Sur les frais liés au litige :

12. M. D a obtenu le bénéfice de l'aide juridictionnelle. Par suite, son avocate peut se prévaloir des dispositions des articles L. 761-1 du code de justice administrative et 37 de la loi du 10 juillet 1991. Il y a lieu, dans les circonstances de l'espèce, et sous réserve que Me Béarnais, avocate du requérant, renonce à percevoir la somme correspondant à la part contributive de l'Etat, de mettre à la charge de celle-ci la somme de 1 000 euros.

D E C I D E :

Article 1er: L'arrêté du 15 avril 2024 est annulé.

Article 2 : Il est enjoint au préfet de Maine-et-Loire de délivrer à M. D une attestation de demande d'asile en procédure normale, dans un délai de quinze jours à compter de la notification de la présente décision.

Article 3 : L'Etat versera à Me Béarnais la somme de 1 000 (mille) euros en application des dispositions de l'article L. 761-1 du code de justice administrative et du deuxième alinéa de l'article 37 de la loi du 10 juillet 1991, sous réserve que cette dernière renonce à percevoir la somme correspondant à la part contributive de l'État.

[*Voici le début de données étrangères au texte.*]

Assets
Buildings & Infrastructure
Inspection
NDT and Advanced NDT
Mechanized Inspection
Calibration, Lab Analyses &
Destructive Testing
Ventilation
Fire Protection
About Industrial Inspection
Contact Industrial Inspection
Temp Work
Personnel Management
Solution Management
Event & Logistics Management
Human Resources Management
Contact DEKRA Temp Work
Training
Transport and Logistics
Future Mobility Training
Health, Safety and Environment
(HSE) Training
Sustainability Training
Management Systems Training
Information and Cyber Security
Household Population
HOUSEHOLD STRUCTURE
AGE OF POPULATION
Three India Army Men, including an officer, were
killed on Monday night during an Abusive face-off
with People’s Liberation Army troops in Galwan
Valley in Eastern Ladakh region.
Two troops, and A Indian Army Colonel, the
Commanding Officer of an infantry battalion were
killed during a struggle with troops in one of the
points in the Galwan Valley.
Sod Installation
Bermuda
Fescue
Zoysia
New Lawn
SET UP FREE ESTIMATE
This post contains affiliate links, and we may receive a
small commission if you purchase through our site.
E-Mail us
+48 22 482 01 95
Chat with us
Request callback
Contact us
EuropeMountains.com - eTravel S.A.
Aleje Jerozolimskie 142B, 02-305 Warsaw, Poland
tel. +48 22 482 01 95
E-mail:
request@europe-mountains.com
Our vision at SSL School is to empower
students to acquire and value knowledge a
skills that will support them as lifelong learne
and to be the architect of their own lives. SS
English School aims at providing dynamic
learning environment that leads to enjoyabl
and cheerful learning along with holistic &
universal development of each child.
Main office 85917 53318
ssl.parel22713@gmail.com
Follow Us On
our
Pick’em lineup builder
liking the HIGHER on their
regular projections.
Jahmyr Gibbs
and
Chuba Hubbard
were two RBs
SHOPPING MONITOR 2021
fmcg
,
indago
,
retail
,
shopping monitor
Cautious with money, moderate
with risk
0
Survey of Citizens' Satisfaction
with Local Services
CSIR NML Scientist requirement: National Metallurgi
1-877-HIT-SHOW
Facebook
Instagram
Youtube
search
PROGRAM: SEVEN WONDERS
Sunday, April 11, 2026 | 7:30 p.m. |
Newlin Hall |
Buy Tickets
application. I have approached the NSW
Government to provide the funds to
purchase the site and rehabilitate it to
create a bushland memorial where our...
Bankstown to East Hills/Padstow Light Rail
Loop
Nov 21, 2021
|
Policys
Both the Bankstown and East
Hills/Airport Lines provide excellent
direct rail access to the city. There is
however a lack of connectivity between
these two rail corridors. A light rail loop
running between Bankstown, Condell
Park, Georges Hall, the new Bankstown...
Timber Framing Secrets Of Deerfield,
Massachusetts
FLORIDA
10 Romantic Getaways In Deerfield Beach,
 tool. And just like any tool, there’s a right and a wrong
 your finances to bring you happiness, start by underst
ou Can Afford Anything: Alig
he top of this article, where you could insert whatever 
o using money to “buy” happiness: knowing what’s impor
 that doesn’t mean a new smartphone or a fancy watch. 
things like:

Article 4 : Le présent jugement sera notifié à M. D, à Me Bearnais et au préfet de Maine-et-Loire.

Rendu public par mise à disposition au greffe le 15 mai 2024.

La magistrate désignée,

M. EL MOUATS-SAINT-DIZIERLa greffière,

M. A

La République mande et ordonne au préfet de Maine-et-Loire, en ce qui le concerne ou à tous commissaires de justice à ce requis en ce qui concerne les voies de droit commun contre

les parties privées, de pourvoir à l'exécution de la présente décision.